The mother of three from Kingswinford decided to take the 50ft plunge down the side of Dudley's Showcase Cinema just weeks after her father, Roger Lane, died from oesophagus cancer in December 2003.
The 40-year-old secretary also encouraged other daredevils to join her for the abseil, which took place at the cinema where she worked in Castle Gate.
The event, based on the theme of Oscar winning action heroes, was organised by Cancer Research UK to raise vital funds for research into the causes, prevention, treatment and cure for cancer.
Participants had been encouraged to come along dressed as their favourite action hero and organisers were hoping to see at least 300 daring Spidermen, Superwomen at the event, which was open to anyone aged 12 and over.
Janice, who has three children, Claire, aged 17, Lucy, aged 14, and Callam, aged 10, put aside her fears to tackle the abseil with daughter Lucy.
Before her father was diagnosed with cancer on his 65th birthday in October 2002, Janice had no idea that the disease would affect her family.
Relatives and friends raised £500 in donations at her father's funeral for Cancer Research UK and after being encouraged by the amount raised, Janice felt the need to do more.
"I can't do anything for him now, but I want to help in any way I can," she told the Express & Star.
"My mum and dad were married for 43 years and were very close. My mum is coping as well as she can but is so lost without my dad," added Janice.
The event was a great success, raising £30,000 for the charity, and Janice, dressed as Lara Croft, and her daughter Lucy, dressed as Felicity Shagwell, completed the abseil.
Robert Jinks, community fundraising manager for the charity said: "We're extremely grateful to Janice for having the courage to put her fears aside and take part.
"We rely almost entirely on the support of volunteers to continue funding pioneering research so it's vitally important that we get volunteers to sign up."
Charity abseils have been a popular way to raise money for good causes in the Black Country and Staffordshire over the years.
Two years before Janice and the other superheroes took the plunge in Dudley, around 50 people went over the edge for Cancer Research at Birmingham (CRAB) when they abseiled down the Sandwell College building in West Bromwich.
Staff and students from Sandwell College joined other locals for the 100ft abseil including the youngest abseiler, 12-year-old Ben Evans, of Hagley, and the oldest Joyce Baldwin, of Oldbury.
In 2015, workers from iconic Staffordshire firm Armitage Shanks tackled the side of the 50ft toilet manufacturing factory in Armitage near Rugeley and raised more than £2,000 for cancer research in the process.
Robert Brown, Dave Barber and Jack Royster were among the 45 daredevils who took part.
Jenny Smith, of Armitage Shanks, said: “The team members taking part were understandably a little nervous about making their way down the side of the building.
"Luckily, our team is always up for a challenge, and everyone involved gamely stepped forward to scale the heights of the Armitage Shanks factory, with many involved enjoying it so much they almost considered taking part again.
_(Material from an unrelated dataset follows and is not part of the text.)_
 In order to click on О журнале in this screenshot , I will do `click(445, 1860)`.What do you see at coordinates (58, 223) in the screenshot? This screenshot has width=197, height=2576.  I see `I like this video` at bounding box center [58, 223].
“Our daredevil colleagues have done a sterling job in abseiling down our factory to boost our Armitage Thanks campaign, which raises money for local charities, as well as for national bowel cancer campaigns.”
And in 2016, Black Country recruitment consultants were in high spirits after they raised money for charity by completing an abseiling challenge. Staff from Pertemps Network Group, who are based in Walsall, Wolverhampton and West Bromwich, raised more than £2,000 for Macmillan Cancer Research by abseiling down the four-storey New Art Gallery in Walsall.
Pertemps branch manager in Walsall, Emily Mountney, said: “We all saw taking part in the daring, risky task as a huge personal challenge for us, although we have previously taken part in a range of charitable community events, this abseiling venture is our biggest task to date.”